叶岌咽了咽喉咙,很是歉意的解释:“回来匆忙,还未面见长公主。”
姳月闻言也收起乱七八糟的情绪,与他说起正事“恩母本想请祁晁过来谈判,但他应是有提防没有答应,故而恩母选择与他在风都亭这一中间地带商谈,双方都不带兵马。”
叶岌闻言眉头微蹙,祁晁拒来的事情他已经知道,但不知长公主与他约在风都亭,还不带兵马。
“长公主已经过去了?”
姳月点头,见他若有所思,“你觉得有问题?”
“和谈没有问题,可不带兵马未免太草率。”
姳月的想法却是与长公主一致:“祁晁到底不是什么丧心病狂之徒,一切的根结也在叶岌,现在前仇已经了,我相信他不会做出暗算之事。”

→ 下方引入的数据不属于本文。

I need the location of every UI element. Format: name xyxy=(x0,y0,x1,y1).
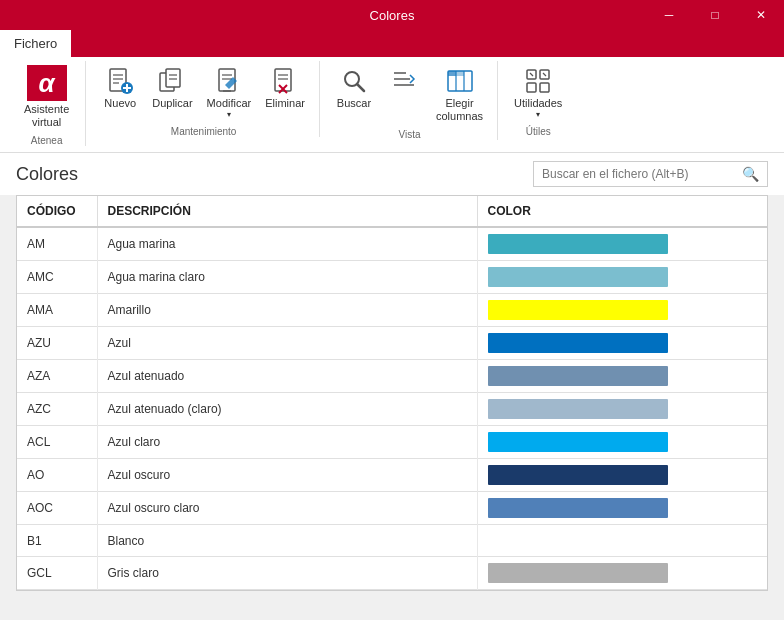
utilidades-button[interactable]: Utilidades ▾ xyxy=(508,61,568,124)
ribbon-group-mantenimiento: Nuevo Duplicar Modificar ▾ xyxy=(88,61,320,137)
utiles-buttons: Utilidades ▾ xyxy=(508,61,568,124)
search-input[interactable] xyxy=(534,163,734,185)
table-row[interactable]: AZAAzul atenuado xyxy=(17,360,767,393)
svg-line-21 xyxy=(357,84,364,91)
modificar-arrow: ▾ xyxy=(227,110,231,120)
search-input-wrap: 🔍 xyxy=(533,161,768,187)
maximize-button[interactable]: □ xyxy=(692,0,738,30)
ribbon-content: α Asistentevirtual Atenea Nuevo xyxy=(0,57,784,152)
table-row[interactable]: AMAAmarillo xyxy=(17,294,767,327)
cell-color xyxy=(477,393,767,426)
nuevo-label: Nuevo xyxy=(104,97,136,110)
svg-rect-32 xyxy=(527,83,536,92)
elegir-columnas-button[interactable]: Elegircolumnas xyxy=(430,61,489,127)
mantenimiento-buttons: Nuevo Duplicar Modificar ▾ xyxy=(96,61,311,124)
eliminar-icon xyxy=(269,65,301,97)
cell-descripcion: Blanco xyxy=(97,525,477,557)
cell-descripcion: Gris claro xyxy=(97,557,477,590)
close-button[interactable]: ✕ xyxy=(738,0,784,30)
svg-line-35 xyxy=(543,73,546,76)
cell-descripcion: Azul xyxy=(97,327,477,360)
duplicar-label: Duplicar xyxy=(152,97,192,110)
svg-rect-28 xyxy=(448,71,456,76)
cell-descripcion: Azul atenuado xyxy=(97,360,477,393)
utilidades-arrow: ▾ xyxy=(536,110,540,120)
color-swatch xyxy=(488,366,668,386)
ribbon-tab-bar: Fichero xyxy=(0,30,784,57)
sort-icon xyxy=(388,65,420,97)
ribbon-group-utiles: Utilidades ▾ Útiles xyxy=(500,61,576,137)
table-row[interactable]: AMAgua marina xyxy=(17,227,767,261)
asistente-virtual-button[interactable]: α Asistentevirtual xyxy=(16,61,77,133)
color-swatch xyxy=(488,432,668,452)
cell-descripcion: Azul oscuro claro xyxy=(97,492,477,525)
atenea-buttons: α Asistentevirtual xyxy=(16,61,77,133)
table-row[interactable]: B1Blanco xyxy=(17,525,767,557)
atenea-group-label: Atenea xyxy=(31,135,63,146)
color-swatch xyxy=(488,465,668,485)
buscar-button[interactable]: Buscar xyxy=(330,61,378,114)
cell-color xyxy=(477,360,767,393)
cell-color xyxy=(477,557,767,590)
cell-color xyxy=(477,327,767,360)
color-swatch xyxy=(488,399,668,419)
elegir-columnas-icon xyxy=(444,65,476,97)
cell-codigo: AMC xyxy=(17,261,97,294)
col-header-codigo: CÓDIGO xyxy=(17,196,97,227)
nuevo-button[interactable]: Nuevo xyxy=(96,61,144,114)
modificar-button[interactable]: Modificar ▾ xyxy=(201,61,258,124)
cell-codigo: AO xyxy=(17,459,97,492)
page-title: Colores xyxy=(16,164,78,185)
color-swatch xyxy=(488,563,668,583)
cell-color xyxy=(477,525,767,557)
cell-codigo: AZU xyxy=(17,327,97,360)
duplicar-icon xyxy=(156,65,188,97)
cell-codigo: AM xyxy=(17,227,97,261)
utiles-group-label: Útiles xyxy=(526,126,551,137)
duplicar-button[interactable]: Duplicar xyxy=(146,61,198,114)
sort-button[interactable] xyxy=(380,61,428,101)
table-wrapper[interactable]: CÓDIGO DESCRIPCIÓN COLOR AMAgua marinaAM… xyxy=(17,196,767,590)
table-row[interactable]: AZUAzul xyxy=(17,327,767,360)
svg-rect-8 xyxy=(166,69,180,87)
nuevo-icon xyxy=(104,65,136,97)
modificar-icon xyxy=(213,65,245,97)
table-row[interactable]: GCLGris claro xyxy=(17,557,767,590)
title-bar: Colores ─ □ ✕ xyxy=(0,0,784,30)
search-bar: Colores 🔍 xyxy=(0,153,784,195)
cell-color xyxy=(477,227,767,261)
table-row[interactable]: AMCAgua marina claro xyxy=(17,261,767,294)
color-swatch xyxy=(488,234,668,254)
cell-color xyxy=(477,294,767,327)
table-row[interactable]: AOCAzul oscuro claro xyxy=(17,492,767,525)
svg-line-34 xyxy=(530,73,533,76)
cell-descripcion: Agua marina claro xyxy=(97,261,477,294)
cell-descripcion: Azul oscuro xyxy=(97,459,477,492)
table-row[interactable]: ACLAzul claro xyxy=(17,426,767,459)
color-swatch xyxy=(488,333,668,353)
table-body: AMAgua marinaAMCAgua marina claroAMAAmar… xyxy=(17,227,767,590)
cell-codigo: AMA xyxy=(17,294,97,327)
cell-codigo: AZC xyxy=(17,393,97,426)
col-header-color: COLOR xyxy=(477,196,767,227)
table-row[interactable]: AZCAzul atenuado (claro) xyxy=(17,393,767,426)
cell-color xyxy=(477,426,767,459)
color-swatch xyxy=(488,267,668,287)
search-button[interactable]: 🔍 xyxy=(734,162,767,186)
eliminar-label: Eliminar xyxy=(265,97,305,110)
eliminar-button[interactable]: Eliminar xyxy=(259,61,311,114)
utilidades-icon xyxy=(522,65,554,97)
minimize-button[interactable]: ─ xyxy=(646,0,692,30)
modificar-label: Modificar xyxy=(207,97,252,110)
cell-codigo: GCL xyxy=(17,557,97,590)
vista-buttons: Buscar Elegircolumnas xyxy=(330,61,489,127)
elegir-columnas-label: Elegircolumnas xyxy=(436,97,483,123)
cell-codigo: ACL xyxy=(17,426,97,459)
tab-fichero[interactable]: Fichero xyxy=(0,30,71,57)
colors-table-container: CÓDIGO DESCRIPCIÓN COLOR AMAgua marinaAM… xyxy=(16,195,768,591)
table-row[interactable]: AOAzul oscuro xyxy=(17,459,767,492)
alpha-icon: α xyxy=(27,65,67,101)
window-title: Colores xyxy=(370,8,415,23)
asistente-label: Asistentevirtual xyxy=(24,103,69,129)
cell-color xyxy=(477,492,767,525)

叶岌总不愿从她口中听到对祁晁的维护,轻扯嘴角:“那就是我多心了,总以最险恶的用心去揣度。”
面具挡住了叶岌冷飕飕的笑意。
姳月听他这么说自己,立刻道:“我知道你是谨慎。”
叶岌听得小姑娘哄着自己,那点酸妒被安抚,自己再去和祁晁计较实在没必要。
他抬手替姳月挽起耳畔的鬓发,微笑道:“依我看,为保不发生意外,还是安排一路暗卫前去查探情况,我们不会对祁晁出手,但总要确保退路。”
姳月思忖几许,觉得他说得也不无道理,正要答应,却想起恩母先前提过一嘴的顾虑。
他要安排人去,会不会是为了新帝监察?
姳月思绪不由的凝紧,其实就算是真的,论立场他并没有错,但她必须考量对恩母的影响。
姳月顿时纠结万分,想了想还是试探问:“此次恩母若能劝降祁晁,无疑是最好的结果,若不能……”
叶岌何其敏锐,审看过她眼里的挣扎,直言道:“月儿是想问,若长公主最终选择拥护祁晁,我会怎么做。”
听他一语道破,姳月一时有点不太敢看他的眼睛,把眼帘垂下。
叶岌见她分明再想若是两人成对立的画面了,他将唾手可得权柄都放弃了,谁当皇帝对他来说又有什么进出。
微笑抚上她的脸庞,轻抬起她的下颌与她对视,“我虽为新帝办事,但我的所愿与月儿一致,盛世太平。”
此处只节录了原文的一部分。